En los límites al poder del gobierno (contrapesos y rendición de cuentas), se ubica en el lugar 48; en ausencia de corrupción (sobornos, nepotismo, extorsión, fraude), está en el 78; en gobierno abierto (transparencia y acceso a información), en el 32; en protección de derechos fundamentales, en el 60; en orden y seguridad (estabilidad y confianza en las instituciones del Estado), en el 96; en cumplimiento regulatorio, en el 51; en justicia civil (resolución de conflicto mediante instituciones de justicia), en el 88; y en justicia criminal (procuración y administración de la ley), en el 97.

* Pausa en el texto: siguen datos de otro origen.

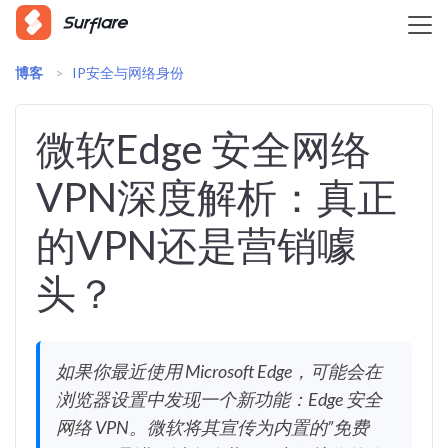
博客
>
IP安全与网络身份
微软Edge 安全网络
VPN深度解析：真正
的VPN还是营销噱
头？
如果你最近使用 Microsoft Edge，可能会在
浏览器设置中发现一个新功能：Edge 安全
网络 VPN。微软将其宣传为内置的”免费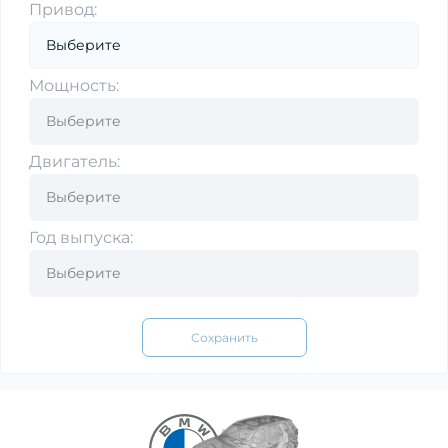
Привод:
Мощность:
Двигатель:
Год выпуска:
Сохранить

Cuando se analiza el perfil completo de México y se revisan sus tendencias, México no parece ser viable para darle la vuelta a la corrupción y la impunidad. Dieciocho años tardaron los legisladores en aprobar la ley contra la corrupción, y estuvo a un paso de no ser aprobada. Sólo la crítica pública de los últimos meses los llevó al punto de que sería más alto el costo de no hacerla, que el beneficio de seguir en la mar de la impunidad. La corrupción y la impunidad, por si alguien no se ha dado cuenta, forman parte del código genético mexicano. En un gran libro, “La Corrupción Política en el México Contemporáneo”, Stephen D. Morris sostiene que la corrupción generalizada es uno de los factores que más influyen en la desconfianza atávica de los mexicanos. En efecto, es muy viejo el fenómeno, y ha formado parte de la vida diaria.
Morris recuerda al ideólogo priista Jesús Reyes Heroles, que en los 90’s decía que “la corrupción en México llegó a niveles inconcebibles”, y que se había convertido en la regla de la administración pública mexicana. Muchos años antes, Álvaro Obregón veía la corrupción como instrumento táctico –“no hay general que resista un cañonazo de 50 mil pesos”-, y en la década de los 40’s en el siglo pasado, el historiador austriaco Frank Tannenbaum ya reflejaba en su libro “Mexico: The Struggle for peace and bread”, que la “mordida” era “lo peor”, porque era un círculo creciente de los burócratas a quienes no lo son, que quizás, era el principal impedimento para un buen gobierno y el progreso económico. Para entonces, ya había pasado más de un siglo desde que el político e historiador Lucas Alamán, dijo: “la corrupción en México es antigua, central y omnipresente”.
No le faltaba razón al presidente Enrique Peña Nieto cuando dijo que la corrupción era cultural en México. Los medios y las redes sociales lo apalearon, sin analizar a fondo el alcance de lo que dijo y, también, sus limitaciones. Pero ¿alguien duda la cultura laxa sobre la legalidad en México? ¿Cuántos no han comprado piratería? ¿Cuántos no han pagado una “mordida” como forma de resolverse la vida cotidiana? ¿Cuántos nunca han violado una ley? La nueva ley anticorrupción es un paso, que apunta al diseño institucional, de los muchos que hay que dar. Pero la construcción de un edificio, por mejor calidad posible tenga, nunca será suficiente si la calidad de sus inquilinos está podrida. Para eso no se necesitan leyes. Se requiere educación, un reto más largo, más difícil y más complejo.